Cabot Oil & Gas Corp. (NYSE: COG) announced Oct. 17 the sale of proved and unproved assets in Mid-Continent and West Texas for $188 million.
“The divestiture of our Marmaton and West Texas properties reflects our commitment to accelerating value within the portfolio by monetizing non-core positions and redeploying proceeds to our higher-return projects in the Marcellus Shale,” said Dan O. Dinges, chairman, president and CEO.
The assets include 66,000 net acres, current production of 2,000 barrels of oil per day (MBOE/d) and proved reserves of 8.4 MMBOE, as of Oct. 1.
Cabot sold its assets in the Marmaton play in Oklahoma and Texas for $160.1 million to Chaparral Energy, a privately held company. The Marmaton oil sale is expected to close on Dec. 18. COG sold its West Texas legacy conventional properties to an undisclosed buyer for $28.0 million.
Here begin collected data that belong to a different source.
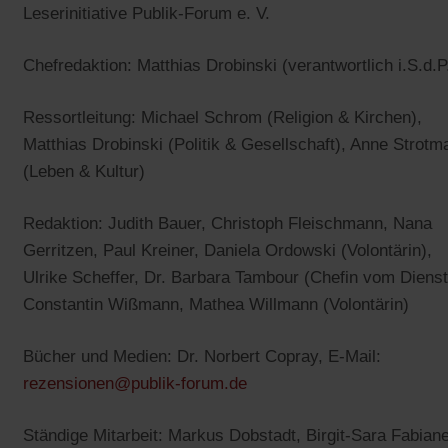
Leserinitiative Publik-Forum e. V.
Chefredaktion: Matthias Drobinski (verantwortlich i.S.d.P
Ressortleitung: Michael Schrom (Religion & Kirchen),
Matthias Drobinski (Politik & Gesellschaft), Anne Strotm
(Leben & Kultur)
Redaktion: Judith Bauer, Christoph Fleischmann, Nana
Gerritzen, Paul Kreiner, Daniela Ordowski (Volontärin),
Ulrike Scheffer, Dr. Barbara Tambour (Chefin vom Dienst
Constantin Wißmann, Mathea Willmann (Volontärin)
Bücher und Medien: Dr. Norbert Copray, E-Mail:
(Öffnet
rezensionen@publik-forum.de
in
Ständige Mitarbeit: Markus Dobstadt, Birgit-Sara Fabian
einem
The assets include current production of approximately 260 BOE/d and proved reserves of 1.5 MMBOE, as of 2012 year-end.
The transactions averaged an implied valuation of $19 per proved BOE, $83,230 per flowing BOE/d of production and $2,850 per acre, said Gabriele Sorbara, an analyst with Topeka Capital Markets.
“These are great metrics for non-core assets, especially when considering the potential value creation to COG from redeploying the proceeds to the Marcellus shale, with IRRs north of 100%, and the Eagle Ford shale, with IRRs north of 50%,” he said.
Cabot can likely make up the lost production with an acceleration of the Marcellus shale and/or Eagle Ford shale “as the proceeds are more than enough to add a full-time rig in the play,” Sorbara said.
Evercore acted as financial advisor to Cabot on the transactions.